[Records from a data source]

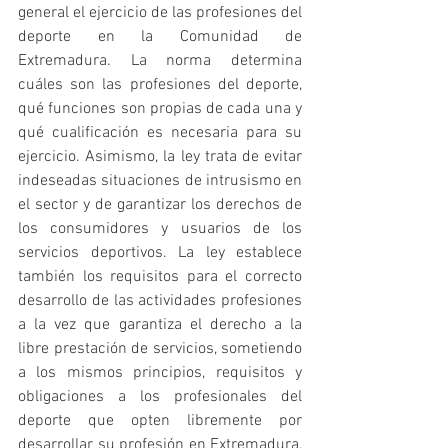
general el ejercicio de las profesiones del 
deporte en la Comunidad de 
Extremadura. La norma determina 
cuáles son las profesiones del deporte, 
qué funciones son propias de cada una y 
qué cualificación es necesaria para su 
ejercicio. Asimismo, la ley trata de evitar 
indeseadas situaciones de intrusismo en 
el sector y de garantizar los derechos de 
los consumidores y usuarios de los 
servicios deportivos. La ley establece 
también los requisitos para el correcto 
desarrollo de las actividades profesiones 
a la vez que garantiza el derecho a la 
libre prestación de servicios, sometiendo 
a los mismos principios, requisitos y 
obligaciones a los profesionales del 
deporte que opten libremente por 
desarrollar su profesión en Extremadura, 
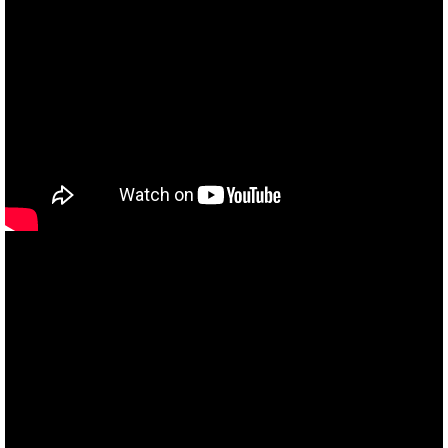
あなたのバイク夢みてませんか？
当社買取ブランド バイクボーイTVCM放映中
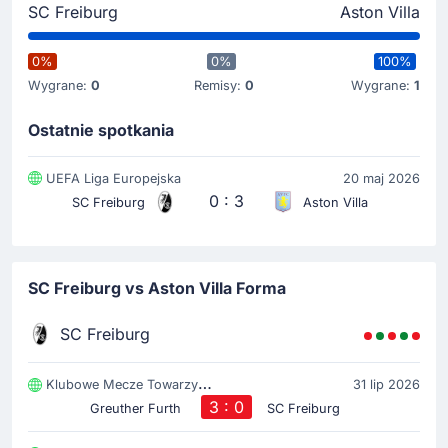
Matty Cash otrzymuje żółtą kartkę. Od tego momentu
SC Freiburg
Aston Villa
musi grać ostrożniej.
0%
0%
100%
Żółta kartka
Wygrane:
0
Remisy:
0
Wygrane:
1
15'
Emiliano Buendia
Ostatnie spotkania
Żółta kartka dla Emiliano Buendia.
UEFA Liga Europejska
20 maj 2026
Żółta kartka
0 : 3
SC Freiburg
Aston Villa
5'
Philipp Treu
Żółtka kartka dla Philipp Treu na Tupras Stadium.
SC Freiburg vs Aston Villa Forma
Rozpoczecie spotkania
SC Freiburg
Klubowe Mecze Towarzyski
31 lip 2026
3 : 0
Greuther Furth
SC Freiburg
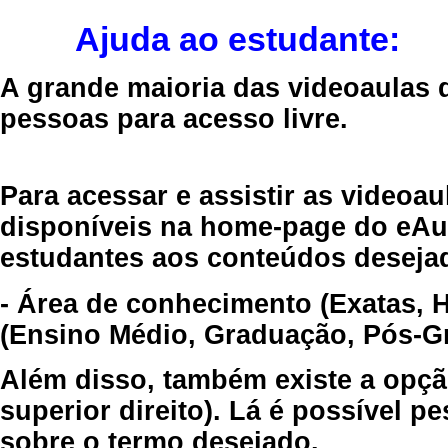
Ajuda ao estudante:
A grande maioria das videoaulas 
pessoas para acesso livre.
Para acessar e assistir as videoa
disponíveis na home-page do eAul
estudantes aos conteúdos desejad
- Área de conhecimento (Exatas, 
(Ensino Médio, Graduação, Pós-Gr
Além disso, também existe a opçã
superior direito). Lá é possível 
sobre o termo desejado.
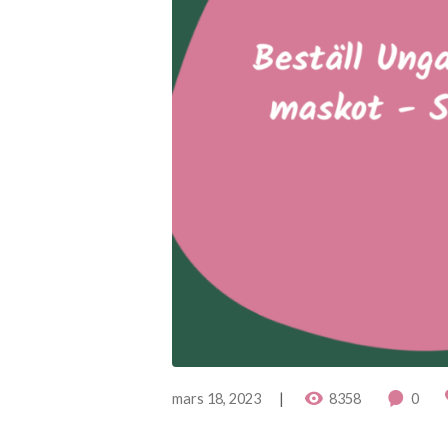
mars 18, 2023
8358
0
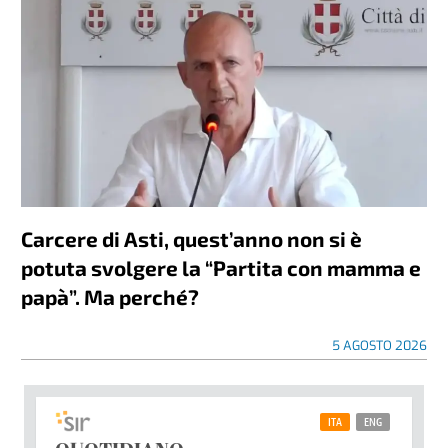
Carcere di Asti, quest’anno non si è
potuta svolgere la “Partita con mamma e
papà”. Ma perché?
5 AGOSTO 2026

**Requirement:** Quote exactly, and only, the lines from the line containing "estudantes aos conteúdos desejad" through the final line of the records above, both included, omitting any pictures.

**Written reply:**
estudantes aos conteúdos desejad
- Área de conhecimento (Exatas, 
(Ensino Médio, Graduação, Pós-Gr
Além disso, também existe a opçã
superior direito). Lá é possível 
sobre o termo desejado.
mars 18, 2023
8358
0
Carcere di Asti, quest’anno non si è
potuta svolgere la “Partita con mamma e
papà”. Ma perché?
5 AGOSTO 2026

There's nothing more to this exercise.